Monday, April 12, 2010

Paris - The Panthéon - 4me


Plate XLIII - The Pantheon
On the same day that I had climbed the 280 stairs of the Arc de Triomphe, I was again to get some more vigorous exercise on the stairs of the Panthéon. This time I did not count them but similarly, the views over Paris from the dome are a worthwhile reward.
Construction of the Jacques-Germain Soufflot designed Church of Ste Geneviève (patron Saint of Paris) began at the end of the 1750s, replacing an older church on the site. It was built to fulfil a vow made by King Louis XV after his recovery from an illness in 1744. Deconsecrated during the Révolution it was renamed the Panthéon (from the Greek word meaning every god) and dedicated as a memorial to all great Frenchmen. The building, in the Neoclassical style, is cruciform in outline and is covered with an imposing domed roof, visible across the city.
The interior is magnificently decorated with fresco paintings and mosaics depicting scenes from French history. Externally the building is distinguished by columns surmounted by pediments housing Pierre-Jean David d'Angers statues of many post-revolutionary heroes. Twice re and deconsecrated the now state owned Panthéon is again a mausoleum and memorial to the heroes of France, many of whom are interred within the vast crypt necropolis below the former church’s nave. These include Voltaire (whose brain is said to be housed in the Comédie Française), Jean Jacques Rousseau, Victor Hugo, Louis Pasteur, Emile Zola, Louis Braille, Pierre and Marie Curie, and notably - reinterred here in 2002, 132 years after his death - Alexandre Dumas.
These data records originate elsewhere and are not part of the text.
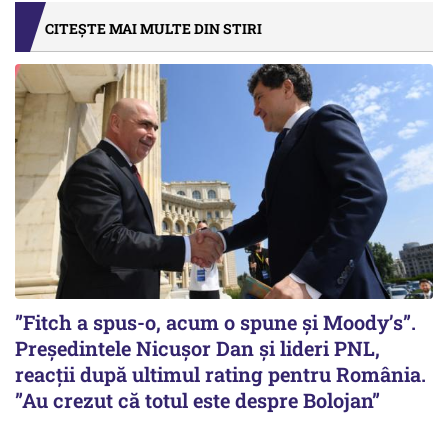
CITEȘTE MAI MULTE DIN STIRI
”Fitch a spus-o, acum o spune și Moody’s”.
Președintele Nicușor Dan și lideri PNL,
reacții după ultimul rating pentru România.
”Au crezut că totul este despre Bolojan”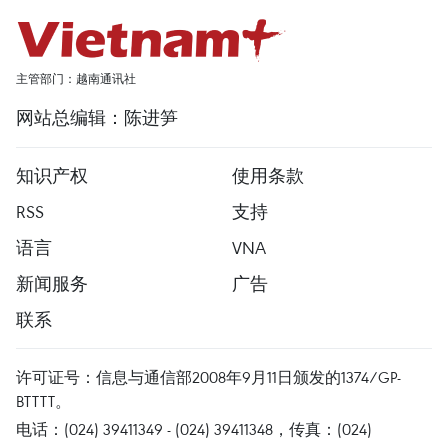
主管部门：越南通讯社
网站总编辑：陈进笋
知识产权
使用条款
RSS
支持
语言
VNA
新闻服务
广告
联系
许可证号：信息与通信部2008年9月11日颁发的1374/GP-
BTTTT。
电话：(024) 39411349 - (024) 39411348，传真：(024)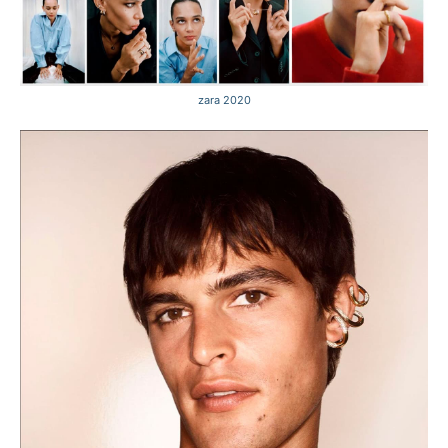
zara 2020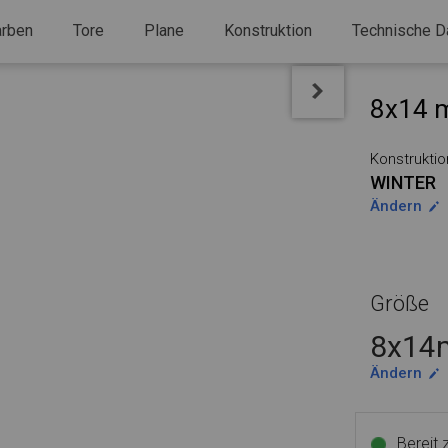
arben
Tore
Plane
Konstruktion
Technische D
8x14 m
Konstruktio
WINTER
Ändern
Größe
8x14m
Ändern
Bereit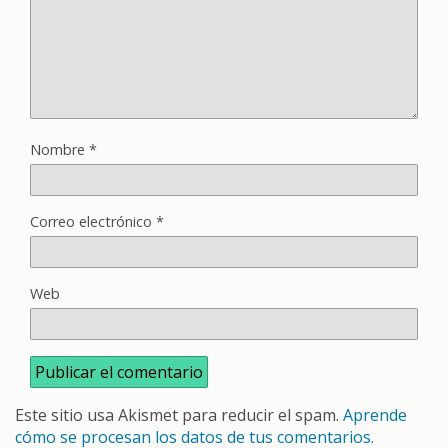
Nombre
*
Correo electrónico
*
Web
Este sitio usa Akismet para reducir el spam.
Aprende
cómo se procesan los datos de tus comentarios.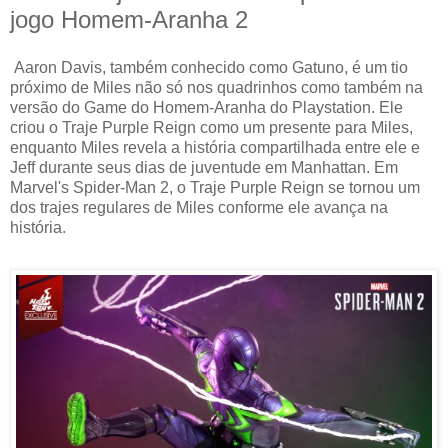
jogo Homem-Aranha 2
Aaron Davis, também conhecido como Gatuno, é um tio
próximo de Miles não só nos quadrinhos como também na
versão do Game do Homem-Aranha do Playstation. Ele
criou o Traje Purple Reign como um presente para Miles,
enquanto Miles revela a história compartilhada entre ele e
Jeff durante seus dias de juventude em Manhattan. Em
Marvel's Spider-Man 2, o Traje Purple Reign se tornou um
dos trajes regulares de Miles conforme ele avança na
história.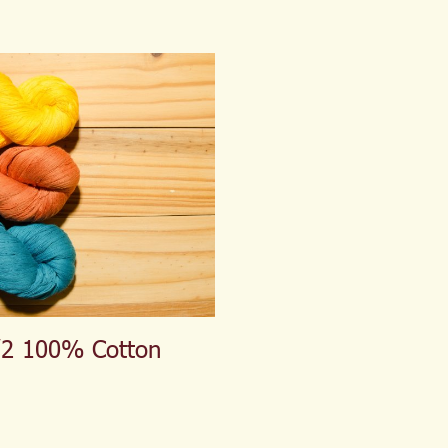
/2 100% Cotton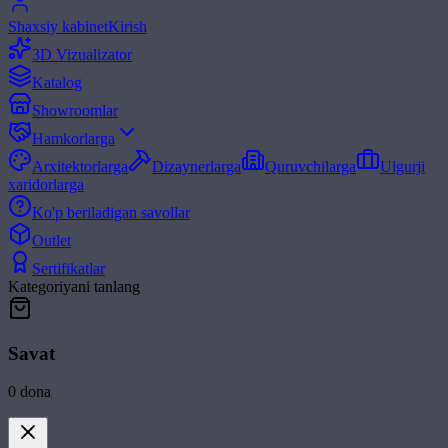
Shaxsiy kabinet
Kirish
3D Vizualizator
Katalog
Showroomlar
Hamkorlarga
Arxitektorlarga
Dizaynerlarga
Quruvchilarga
Ulgurji
xaridorlarga
Ko'p beriladigan savollar
Outlet
Sertifikatlar
Kategoriyani tanlang
Savat
0
dona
AUX GRANDS HOMMES LA PATRIE RECONNAISSANTE.


Tuesday, March 16, 2010

Paris - Comédie-Française - 1er


Plate XX Palais Royal Gardens, Comedie Francaise
My love of Paris (and most things French) is all Miss Cook’s fault. Miss Cook was my first French language teacher and to learn the French language she contended, one needed an appreciation also of French arts and culture. One of the characters who fired my imagination as a young student was Sarah Bernhardt - the Divine Sarah. Who could fail to be captivated by a woman who played Hamlet, was legendary for her performances as Marguérite Gautier in La Dame Aux Camélias, who continued to perform after the amputation of a leg and reputedly counted both Victor Hugo and Englands Edward VII (then Prince of Wales) among her many famous lovers. Sarah Bernhardt started her career at the Comédie-Française in 1862, although she was soon fired for slapping the face of a senior member of the company - then, due to her sheer talent, was later recalled. My kind of girl!
Of course, I couldn’t see Sarah (unless you count my visit to Père Lachaise cemetery), but I could get to the theatrical home (properly called the Salle Richelieu) of the Comédie, which is adjacent to the Palais Royal buildings. At the time of my visit the theatre (like the Opéra Garnier, the Grand Palais and even Notre Dame Cathedral) was undergoing restoration work, something the visitor to Europe soon learns to live with and appreciate*. A kindly workman did however allow me access into the lavishly decorated auditorium (who says the Parisians are unfriendly?!). Often associated with Molière, who died before the advent of the Comédie the theatre is one of three homes used by the acting troupe today constituting the Comédie-Française. It is also home to the brain of Voltaire (François-Marie Arouet).
* … I have given some thought to a book of my many photographs of European buildings under maintenance, reconstruction, renovation, cleaning or repair, to be called Itll be Nice When Its Finshed. The only problem is I dont think it ever will be!!